Tri-Party VM Reuse: Scaling for Acceleration

January 4, 2026 Victoria Sterling -Business Editor Business

Summary of ‍the Article: Non-Cash ‌variation ⁤Margin (VM) Adoption⁢ in ‌Derivatives

This article discusses the growing trend of using non-cash collateral (like corporate bonds​ and gilts)⁣ for Variation Margin (VM) in over-the-counter‌ (OTC) derivatives‌ trading, and the challenges surrounding ⁣its wider adoption. Here’s a ‍breakdown of the key points:

1. Increasing⁢ Appetite for Non-Cash VM:

* Strongest Demand: Insurance firms and pension ​funds ⁣are driving the demand for non-cash​ VM.
* Insurers: ​ Already heavily⁤ invested in long-dated corporate bonds, extending VM to these assets is a natural ​progression and becoming standard practice. The 2020⁣ “dash for ⁤cash” and the ⁤2022 gilt-market turmoil⁢ accelerated this trend.
* ‌ Pension Funds: ⁣ ‌Adoption⁢ is slower, focused⁣ on gilt ‌portfolios‌ and⁣ repo⁢ market leverage. their ​move is influenced by liquidity ‍needs post-liability-driven investment.
* Prevalence: “Almost ‌all derivatives” are‍ now traded with non-cash credit support annexes.

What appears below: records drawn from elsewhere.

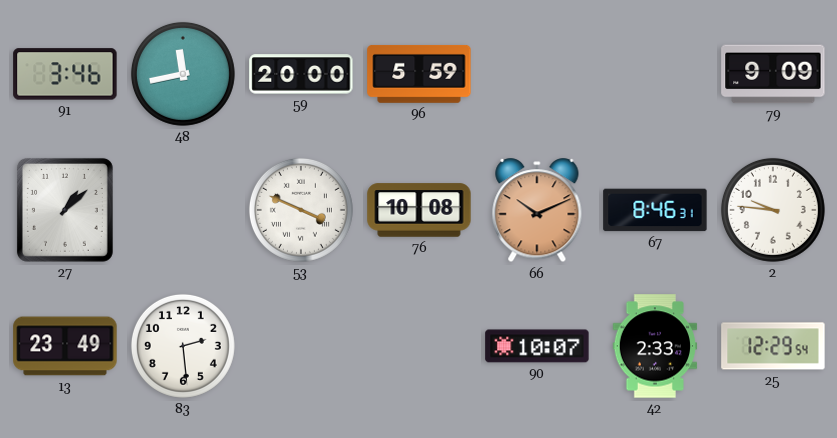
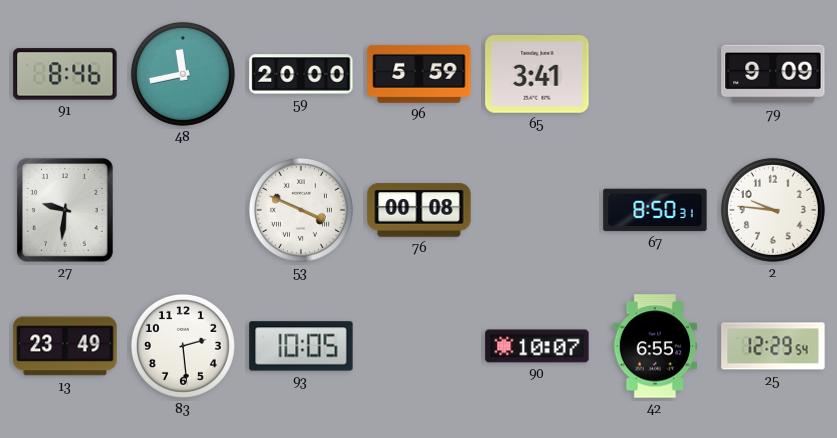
91: 3:46 -> 8:46
65: none -> 3:41
27: 1:08 -> 9:31
76: 10:08 -> 00:08
66: 10:11 -> none
67: 8:46 -> 8:50
93: none -> 10:05
42: 2:33 -> 6:55
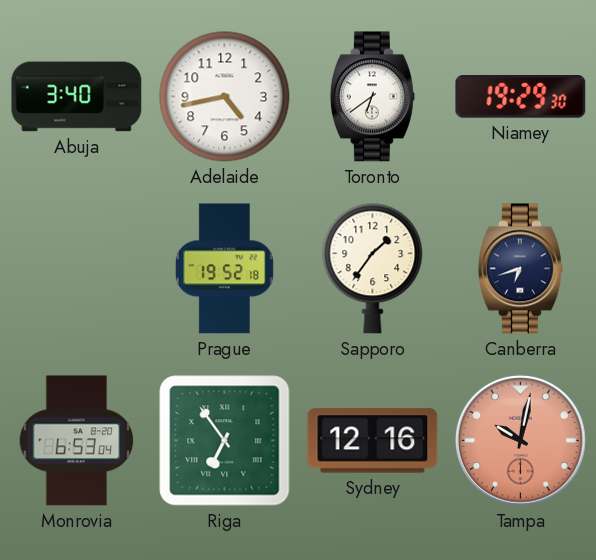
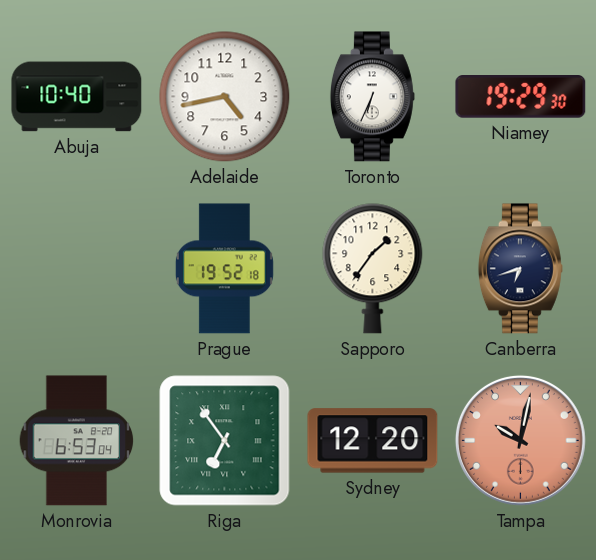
Abuja: 3:40 -> 10:40
Toronto: 6:39 -> 6:34
Sydney: 12:16 -> 12:20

2. ‍Challenges with Cash VM:

*‌ Custodial Issues: post-Basel ⁢III regulations make custodians reluctant to hold overnight cash,resulting in penal interest rates for​ those receiving cash as VM.

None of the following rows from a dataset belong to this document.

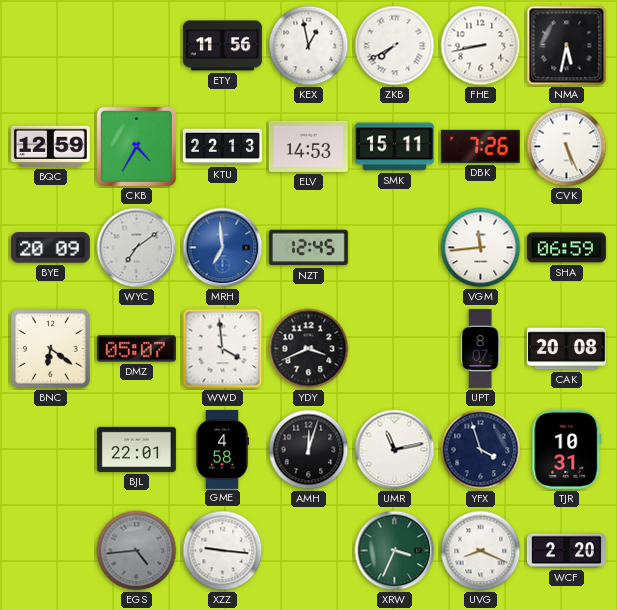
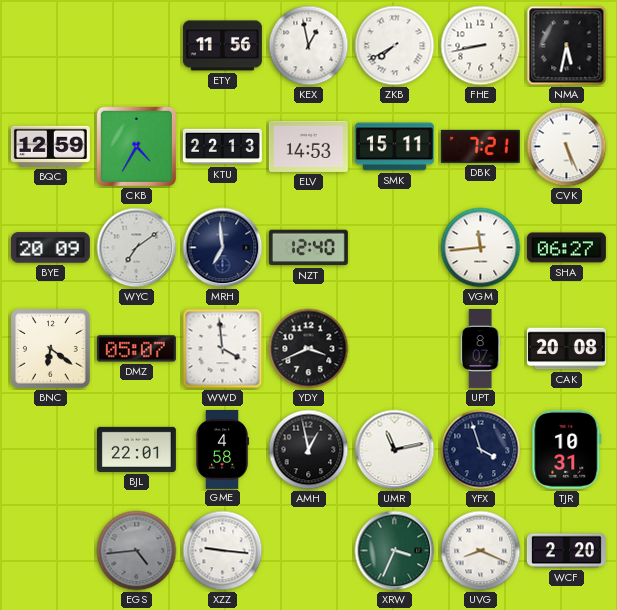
DBK: 7:26 -> 7:21
MRH dial: blue -> navy
NZT: 12:45 -> 12:40
SHA: 06:59 -> 06:27
AMH: 12:03 -> 12:58
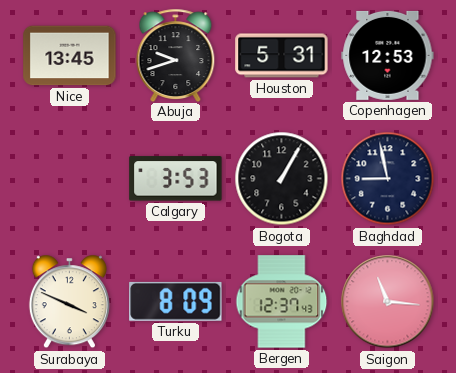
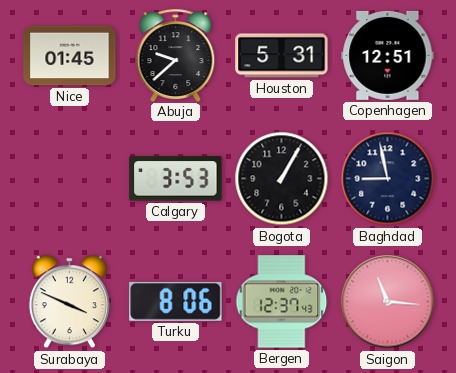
Nice: 13:45 -> 01:45
Abuja: 9:42 -> 9:38
Copenhagen: 12:53 -> 12:51
Turku: 8:09 -> 8:06
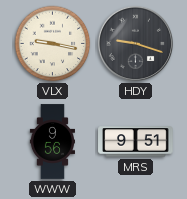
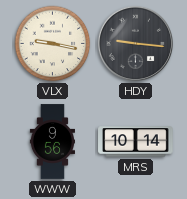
HDY: 9:18 -> 9:16
MRS: 9:51 -> 10:14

3. ​Geographic ⁣& Market Variations:

* Local Preferences: Different European markets favor different asset ⁢types, influencing what buy-side firms are willing to ‍post as VM.
* Harmonization‍ Difficulties: Capital and funding rules ‍don’t‌ always⁣ support ⁢accepting these preferred assets, hindering cross-market standardization.

4. Dealer Constraints:

* Basel ⁢III⁢ Impact: Leverage-ratio⁤ effects,‌ liquidity rules,‍ and balance sheet costs influence the economic viability of⁤ accepting non-cash collateral.
* Operational Complexity: Managing a wider range of⁣ assets requires significant operational changes:
‍ * ⁢Reworking​ valuation and ⁢eligibility checks.
⁣ ⁤ * Aligning haircut schedules.
‌ ⁣ * ⁤ Managing recalls and substitutions.
⁣ * Handling​ coupon ⁤payments, ⁤corporate actions, and settlement differences.
* Collateral ‍Re-Use: Dealers need to ⁢ensure received collateral can be re-used in other business ⁣areas (repo,financing,prime brokerage).
* ⁤ Infrastructure Lag: Current VM infrastructure is built ⁤around a “cash is king” mentality.

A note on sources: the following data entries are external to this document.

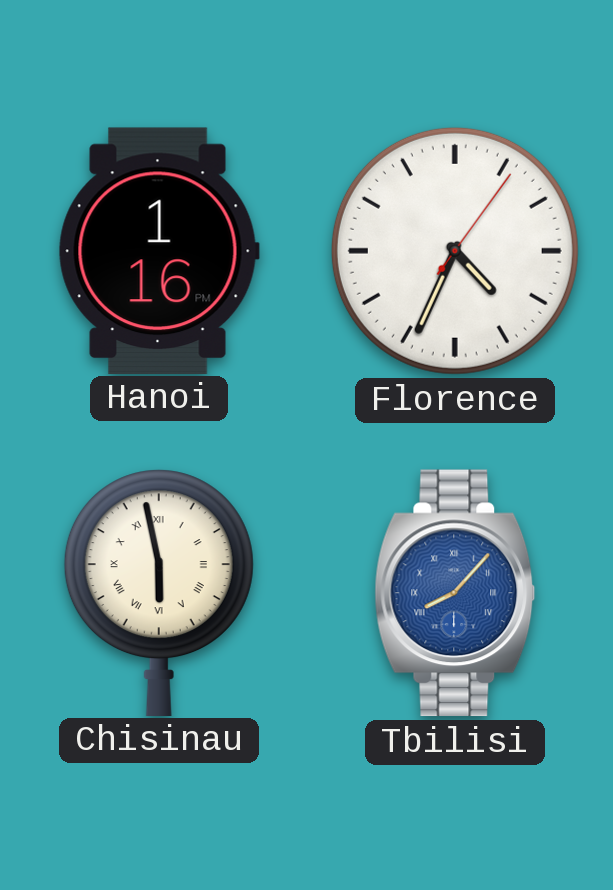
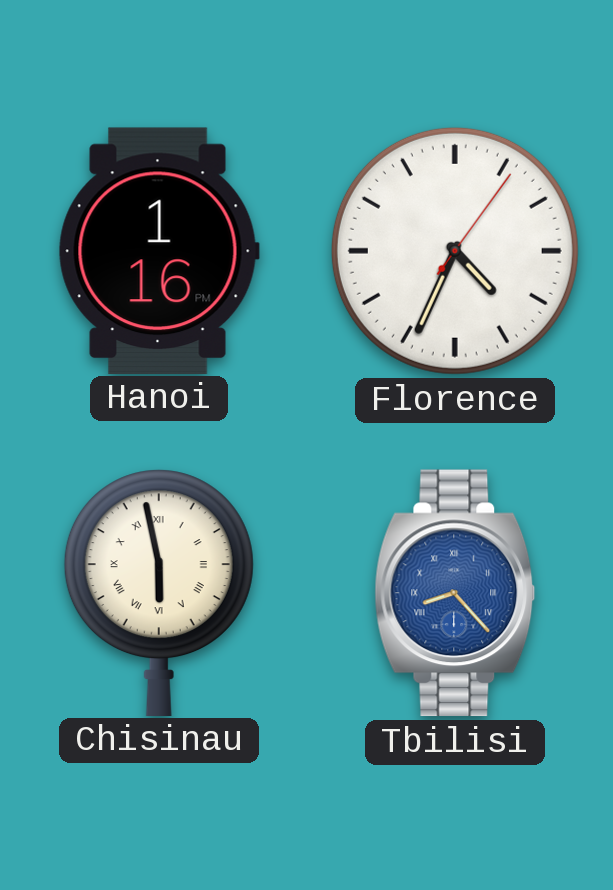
Tbilisi: 8:07 -> 8:23
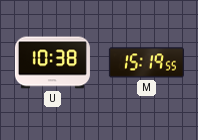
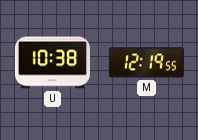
M: 15:19 -> 12:19
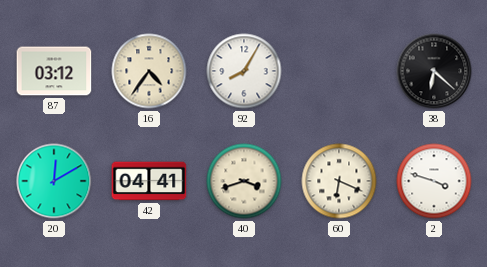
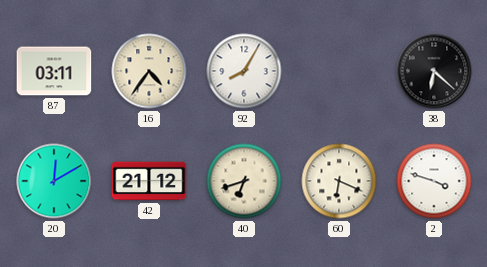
87: 03:12 -> 03:11
42: 04:41 -> 21:12
40: 3:42 -> 6:42
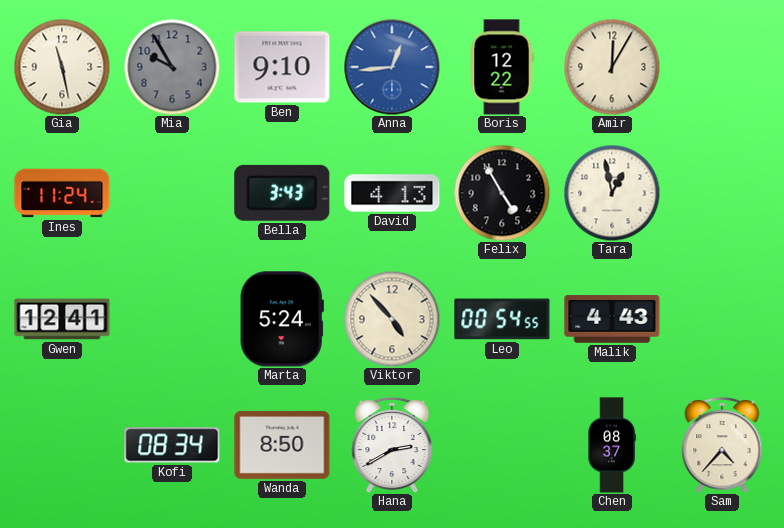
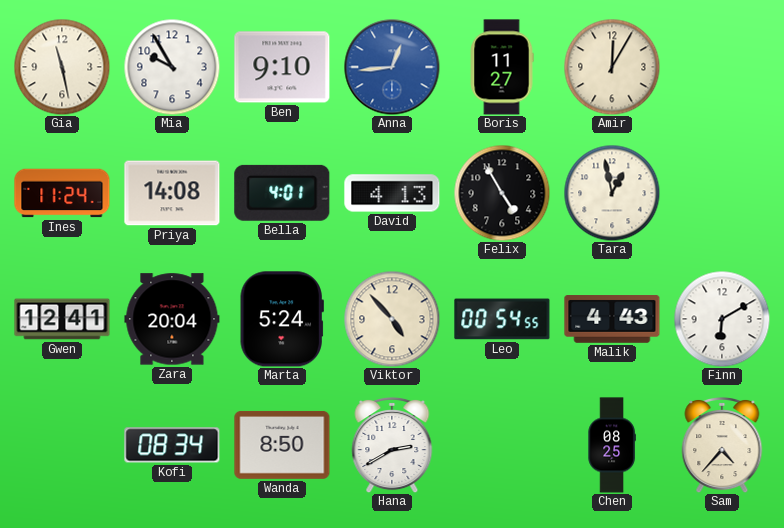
Mia dial: grey -> white
Boris: 12:22 -> 11:27
Priya: none -> 14:08
Bella: 3:43 -> 4:01
Zara: none -> 20:04
Finn: none -> 6:10
Chen: 08:37 -> 08:25
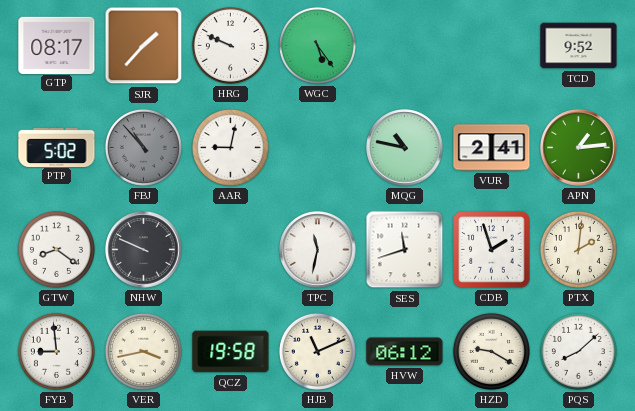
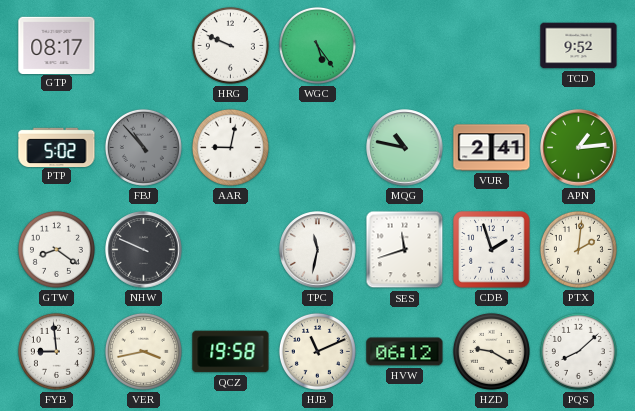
SJR: 1:37 -> none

5. Potential ⁤Solution: Tri-Party infrastructure:

* Existing Capabilities: Tri-party agents already handle operational processes for Initial margin ⁢(IM) and ‌believe they ⁤can‌ extend⁣ these services to VM.
* ⁣ Lack ⁤of ⁢mandate: ⁢ Unlike IM, there’s no regulatory​ push for tri-party adoption in VM.
* Implementation Challenges: Supporting tri-party VM requires​ significant changes ‌to legal⁤ documents and control⁢ frameworks.

In essence, the ‍article highlights a​ shift ⁤towards non-cash VM driven by buy-side needs, ‌but hampered by ‌operational complexities and regulatory constraints on the dealer side. Tri-party infrastructure is⁤ seen⁣ as a ‌potential solution, but its adoption ⁣is not guaranteed.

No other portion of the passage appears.